Economic openness plays a role. Countries integrated into global trade have more pressure to maintain competitive industries beyond resource extraction. Isolated economies more easily fall into the trap of resource dependency.
Research has increasingly shifted from asking "does the resource curse exist?" to asking "under what conditions do countries escape it?" The answer appears to be: when they're lucky enough to have the right institutions already in place, or smart enough to build them quickly before the money corrupts everything.
The Next Curse?
As the world transitions away from fossil fuels, a troubling question has emerged: could renewable energy create its own version of the resource curse?
The technologies that power the green transition—electric vehicles, wind turbines, solar panels, battery storage—require vast quantities of specific materials. Lithium for batteries. Cobalt for cathodes. Neodymium for the powerful magnets in wind turbines and electric motors. These materials are not distributed evenly around the globe.
The Democratic Republic of the Congo produces about seventy percent of the world's cobalt. Chile and Australia dominate lithium production. China controls most rare earth element processing. As demand for these materials explodes, the countries that possess them may find themselves facing the same dynamics that cursed oil-rich nations in the twentieth century.
There's another possibility too. Some countries are blessed with exceptional renewable energy resources—intense sunshine, powerful winds, strong tides. As the world electrifies, these natural advantages could become economically valuable in ways they never were before. Saharan nations could export solar power. Windy coastal regions could become energy exporters.
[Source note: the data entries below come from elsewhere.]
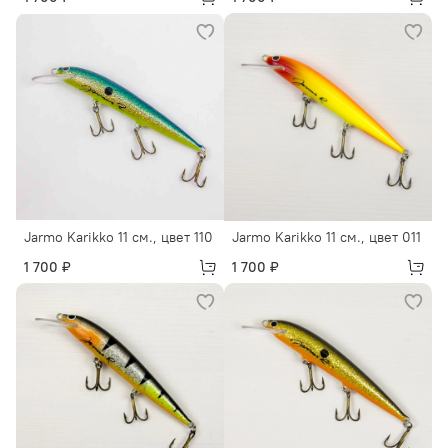
Jarmo Karikko 11 см., цвет 110
Jarmo Karikko 11 см., цвет 011
1 700 ₽
1 700 ₽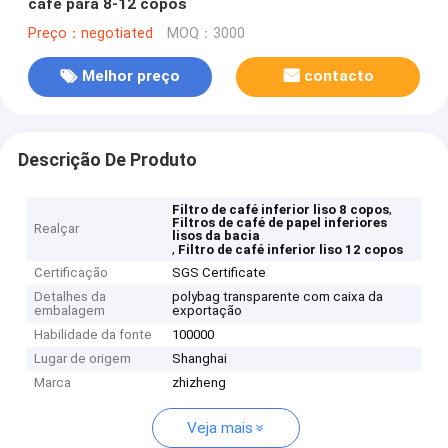
café para 8-12 copos
Preço：negotiated
MOQ：3000
Melhor preço
contacto
Descrição De Produto
,
Filtro de café inferior liso 8 copos
Filtros de café de papel inferiores
Realçar
lisos da bacia
,
Filtro de café inferior liso 12 copos
Certificação
SGS Certificate
Detalhes da
polybag transparente com caixa da
embalagem
exportação
Habilidade da fonte
100000
Lugar de origem
Shanghai
Marca
zhizheng
Veja mais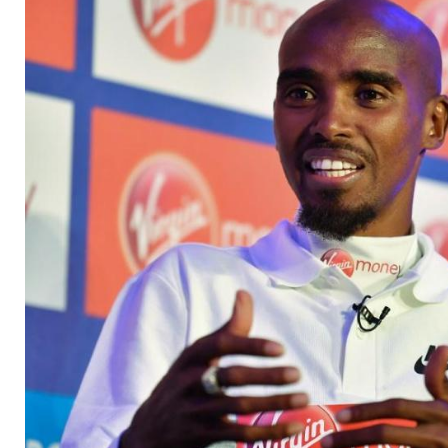
Start vom Tisch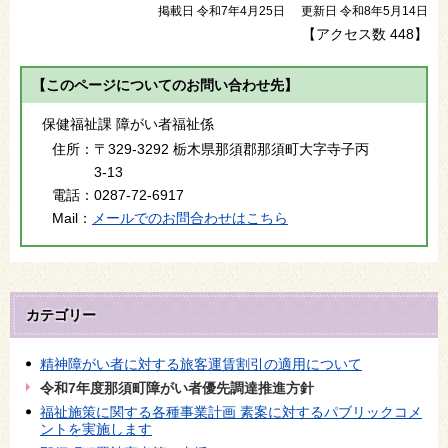
掲載日 令和7年4月25日
更新日 令和8年5月14日
【アクセス数
448
】
【このページについてのお問い合わせ先】
保健福祉課 障がい者福祉係
住所：
〒329-3292 栃木県那須郡那須町大字寺子丙
3-13
電話：
0287-72-6917
Mail：
メールでのお問合わせはこちら
カテゴリー
精神障がい者に対する旅客運賃割引の適用について
令和7年度那須町障がい者優先調達推進方針
福祉施策に関する各種事業計画 素案に対するパブリックコメ
ントを実施します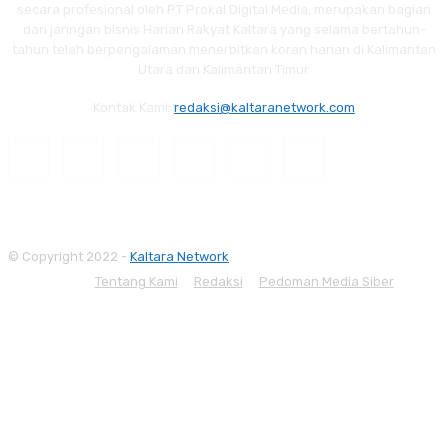
secara profesional oleh PT Prokal Digital Media, merupakan bagian
dari jaringan bisnis Harian Rakyat Kaltara yang selama bertahun-
tahun telah berpengalaman menerbitkan koran harian di Kalimantan
Utara dan Kalimantan Timur.
Kontak Kami:
redaksi@kaltaranetwork.com
© Copyright 2022 -
Kaltara Network
Tentang Kami
Redaksi
Pedoman Media Siber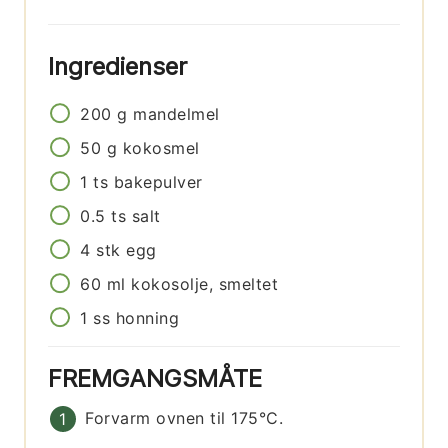
Ingredienser
200
g
mandelmel
50
g
kokosmel
1
ts
bakepulver
0.5
ts
salt
4
stk
egg
60
ml
kokosolje, smeltet
1
ss
honning
FREMGANGSMÅTE
Forvarm ovnen til 175°C.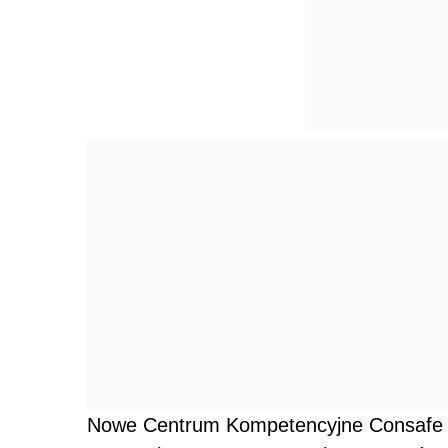
Nowe Centrum Kompetencyjne Consafe Mo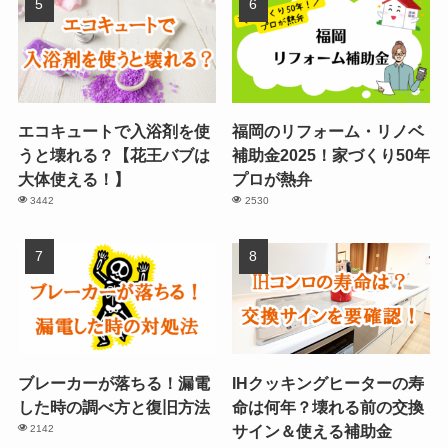
エコキュートで入浴剤を使
福岡のリフォーム・リノベ
うと壊れる？【花王バブは
補助金2025！家づくり50年
大体使える！】
プロが熱弁
3442
2530
ブレーカーが落ちる！漏電
IHクッキングヒーターの寿
した時の調べ方と復旧方法
命は何年？壊れる前の交換
サイン＆使える補助金
2142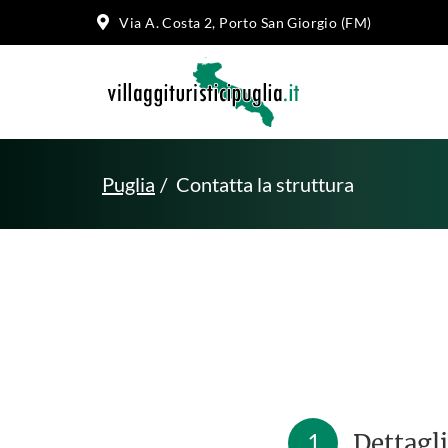
Via A. Costa 2, Porto San Giorgio (FM)
Puglia
Contatta la struttura
1
Dettagli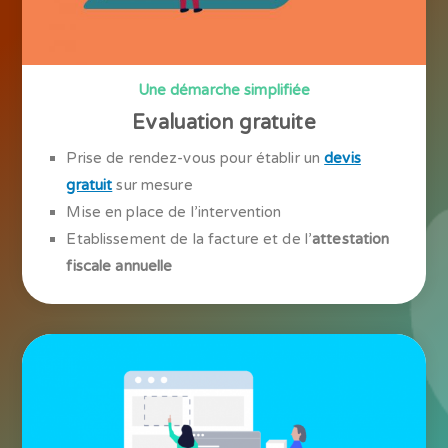
Une démarche simplifiée
Evaluation gratuite
Prise de rendez-vous pour établir un
devis
gratuit
sur mesure
Mise en place de l’intervention
Etablissement de la facture et de l’
attestation
fiscale annuelle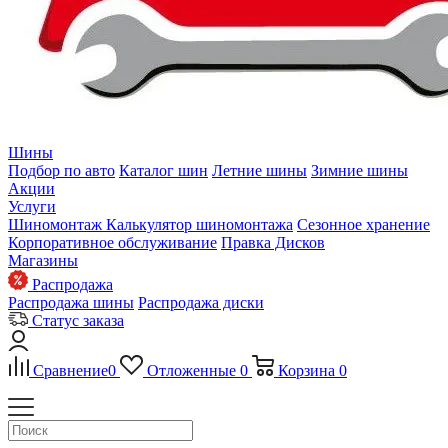
Шины
Подбор по авто
Каталог шин
Летние шины
Зимние шины
Акции
Услуги
Шиномонтаж
Калькулятор шиномонтажа
Сезонное хранение
Корпоративное обслуживание
Правка Дисков
Магазины
Распродажа
Распродажа шины
Распродажа диски
Статус заказа
Сравнение
0
Отложенные
0
Корзина
0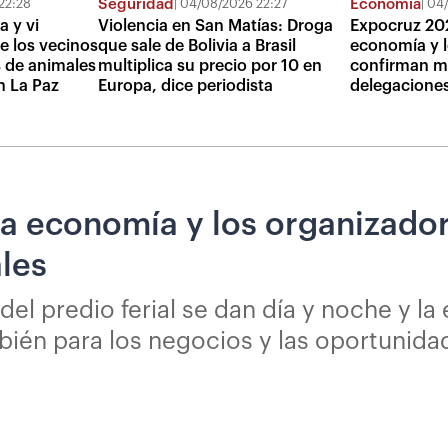
Seguridad
Economía
22:28
04/08/2026 22:27
04/
a y vi
Violencia en San Matías: Droga
Expocruz 20
de los vecinos
que sale de Bolivia a Brasil
economía y l
 de animales
multiplica su precio por 10 en
confirman m
n La Paz
Europa, dice periodista
delegaciones
a economía y los organizado
les
el predio ferial se dan día y noche y la
mbién para los negocios y las oportunida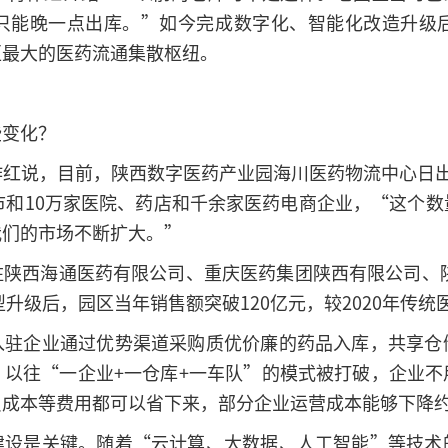
只能晚一点出库。”如今完成数字化、智能化改造升级
区最大的医药流通集散枢纽。
些变化？
作红说，目前，陕西数字医药产业园海川医药物流中心日出
市和10万家医院、药店和千余家医药电商企业，“这个
我们的市场不断扩大。”
陕西海通医药有限公司、重庆医药集团陕西有限公司、陕
型升级后，园区当年销售额突破120亿元，较2020年传统
入驻企业通过优势渠道采购质优价廉的药品入库，共享仓
。以往“一企业+一仓库+一车队”的模式被打破，企业不
成本等费用都可以省下来，部分企业运营成本能够下降约
建设是关键。随着“云计算、大数据、人工智能”等技术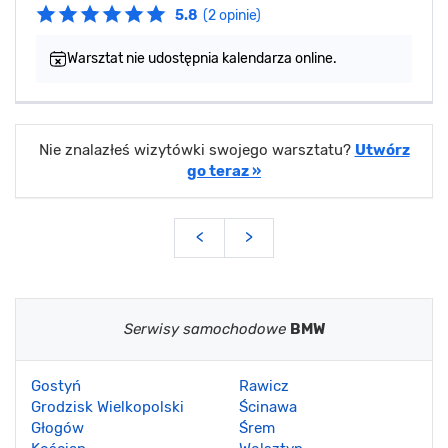
5.8
(2 opinie)
Warsztat nie udostępnia kalendarza online.
Nie znalazłeś wizytówki swojego warsztatu?
Utwórz
go teraz »
<
>
Serwisy samochodowe
BMW
Gostyń
Rawicz
Grodzisk Wielkopolski
Ścinawa
Głogów
Śrem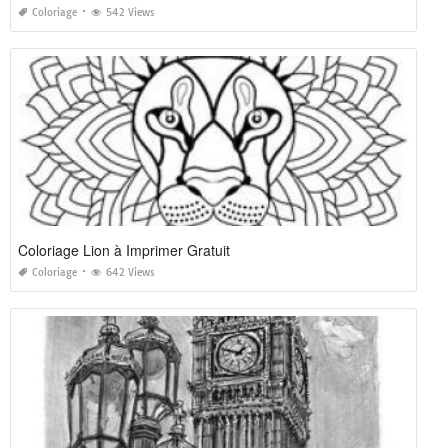
Coloriage
542 Views
Coloriage Lion à Imprimer Gratuit
Coloriage
642 Views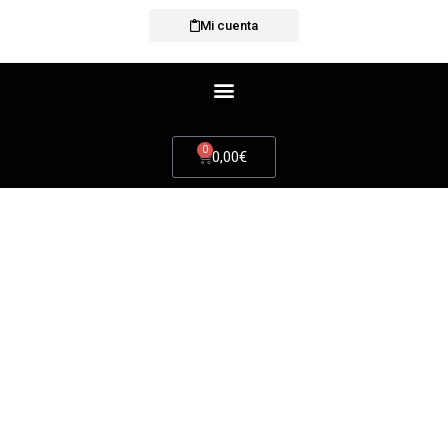
Mi cuenta
0
0,00
€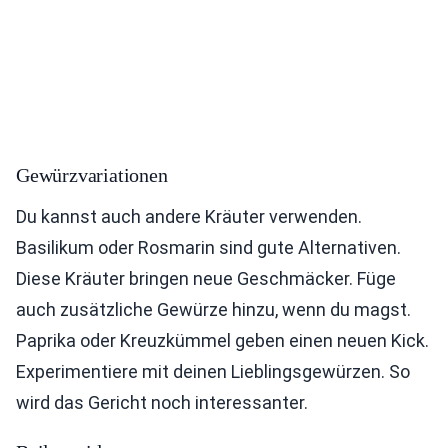
Gewürzvariationen
Du kannst auch andere Kräuter verwenden.
Basilikum oder Rosmarin sind gute Alternativen.
Diese Kräuter bringen neue Geschmäcker. Füge
auch zusätzliche Gewürze hinzu, wenn du magst.
Paprika oder Kreuzkümmel geben einen neuen Kick.
Experimentiere mit deinen Lieblingsgewürzen. So
wird das Gericht noch interessanter.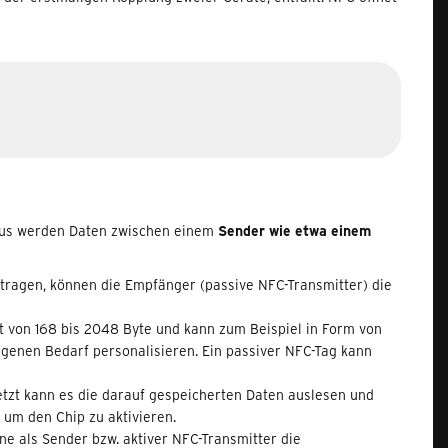
dus werden Daten zwischen einem
Sender wie etwa einem
rtragen, können die Empfänger (passive NFC-Transmitter) die
tät von 168 bis 2048 Byte und kann zum Beispiel in Form von
igenen Bedarf personalisieren. Ein passiver NFC-Tag kann
Jetzt kann es die darauf gespeicherten Daten auslesen und
 um den Chip zu aktivieren.
 als Sender bzw. aktiver NFC-Transmitter die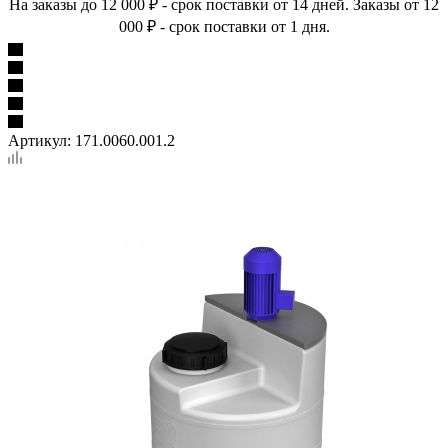
На заказы до 12 000 ₽ - срок поставки от 14 дней. Заказы от 12
000 ₽ - срок поставки от 1 дня.
Артикул:
171.0060.001.2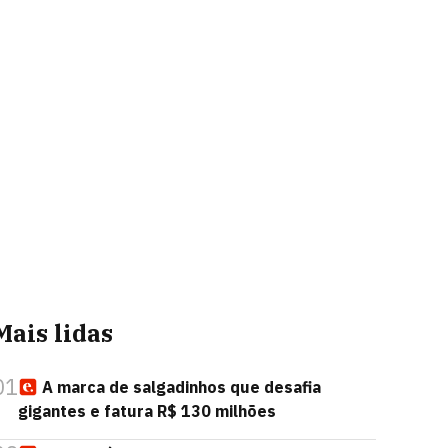
Mais lidas
01
A marca de salgadinhos que desafia
gigantes e fatura R$ 130 milhões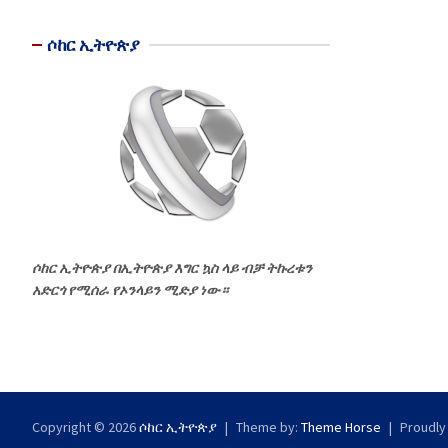
ሶከር ኢትዮጵያ
ሶከር ኢትዮጵያ በኢትዮጵያ እግር ኳስ ላይ ብቻ ትኩረቱን
አድርጎ የሚሰራ የኦንላይን ሚድያ ነው።
Copyright © 2026
ሶከር ኢትዮጵያ
Theme by:
Theme Horse
Proudly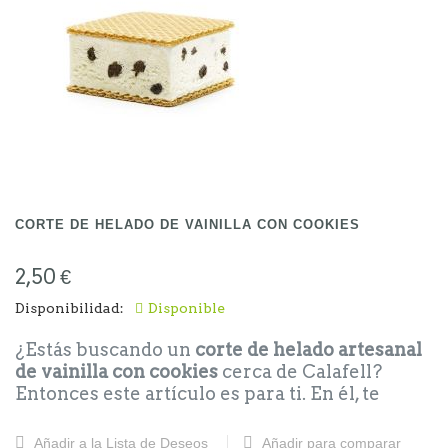
una excelente opción para disfrutar en
cualquier momento. La calidad y el sabor son
siempre los mismos, con el chocolate belga
como protagonista.
Precios Barras y Corte de Helado de chocolate
belga:
Corte: 3.00
Barra de Nata: 12.50
CORTE DE HELADO DE VAINILLA CON COOKIES
2,50 €
Disponibilidad:
Disponible
¿Estás buscando un
corte de helado artesanal
de vainilla con cookies
cerca de Calafell?
Entonces este artículo es para ti. En él, te
hablaremos de uno de los postres más
deliciosos y frescos que puedes disfrutar en
Añadir a la Lista de Deseos
Añadir para comparar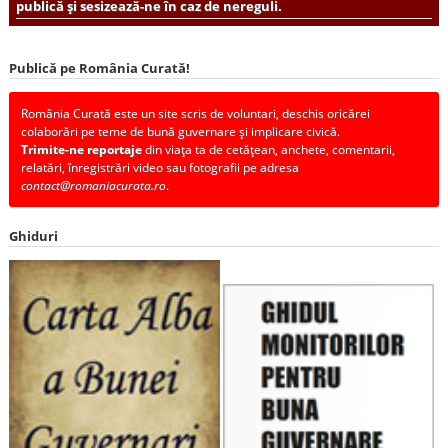
publică și sesizează-ne în caz de nereguli.
Publică pe România Curată!
România Curată este un site scris de voluntari, deschis oricărei
colaborări pe teme de bună guvernare și implicare civică.
Trimite-ne reportaje
din viața ta de cetățean, anchete, comentarii,
relatări, înregistrări video sau fotografii pe adresa
contact@romaniacurata.ro
.
Ghiduri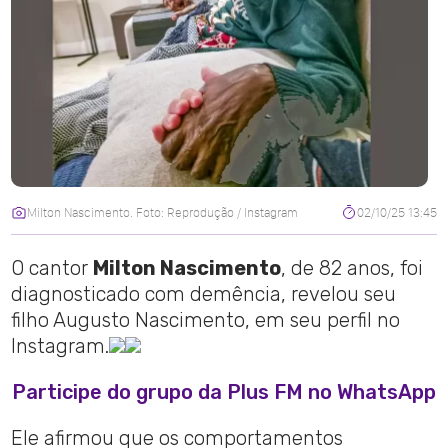
Milton Nascimento. Foto: Reprodução / Instagram
02/10/25 13:45
O cantor
Milton Nascimento
, de 82 anos, foi
diagnosticado com demência, revelou seu
filho Augusto Nascimento, em seu perfil no
Instagram.
Participe do grupo da Plus FM no WhatsApp
Ele afirmou que os comportamentos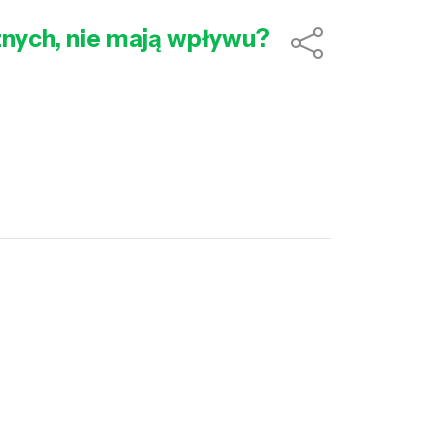
znych, nie mają wpływu?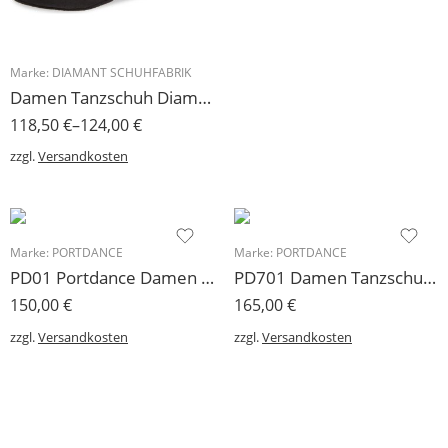
Marke:
DIAMANT SCHUHFABRIK
Damen Tanzschuh Diamant Modell 188 Mikrofaser/ Mesh geteilte VarioSpin-Sohle, VEGAN
118,50
€
–
124,00
€
zzgl.
Versandkosten
Marke:
PORTDANCE
Marke:
PORTDANCE
PD01 Portdance Damen Tanzschuh 1 cm für Einlagen
PD701 Damen Tanzschuh Portdance Trainer
150,00
€
165,00
€
zzgl.
Versandkosten
zzgl.
Versandkosten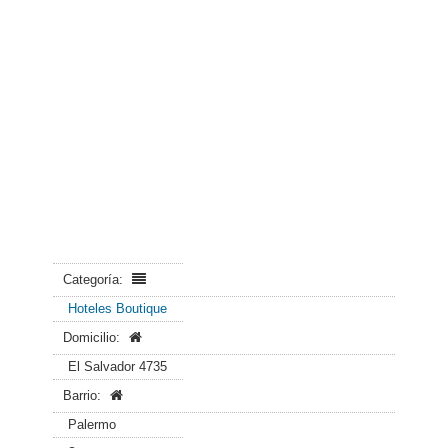
Categoría:
Hoteles Boutique
Domicilio:
El Salvador 4735
Barrio:
Palermo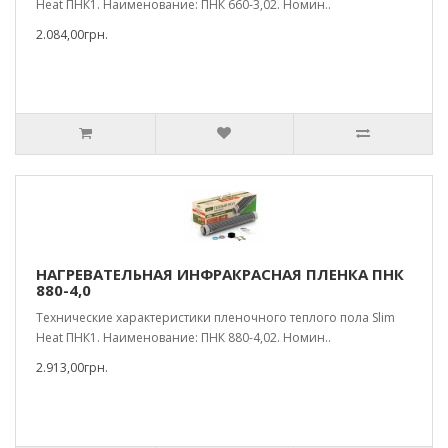
Heat ПНК1. Наименование: ПНК 660-3,02. Номин..
2.084,00грн.
НАГРЕВАТЕЛЬНАЯ ИНФРАКРАСНАЯ ПЛЕНКА ПНК
880-4,0
Технические характеристики пленочного теплого пола Slim
Heat ПНК1. Наименование: ПНК 880-4,02. Номин..
2.913,00грн.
Would this wealth prove a blessing or a curse? The historical record suggests reason for caution. The same dynamics that turned petroleum into "the devil's excrement" could easily apply to cobalt, lithium, or exported electricity. Without strong institutions and thoughtful policies, the green transition could create a new generation of cursed nations, wealthy in resources but impoverished in everything else.
Lessons From the Paradox
The resource curse teaches us something profound about the nature of wealth. Money, it turns out, is not the same as prosperity. A society's true wealth lies in its institutions, its human capital, its capacity to innovate and adapt. These assets are built slowly, over generations, through millions of individual decisions to invest in education, to build trust, to create functioning systems of governance.
Windfall riches can actually destroy these assets. Easy money creates perverse incentives. It undermines the painful work of institution-building. It corrupts governments and hollows out economies. It makes rulers rich while keeping citizens poor.
The nations that have escaped the resource curse did so not by being lucky, but by being disciplined—by treating their natural wealth as a challenge to be managed rather than a jackpot to be spent. They understood that the real work of development happens in classrooms and legislatures and small businesses, not in oil fields and diamond mines.
Juan Pablo Pérez Alfonzo saw this clearly, even as his own country rushed toward the ruin he predicted. Oil was the devil's excrement not because it was worthless, but because it was too valuable—so valuable that it blinded nations to everything else that mattered.
That warning, issued nearly fifty years ago, remains as urgent as ever.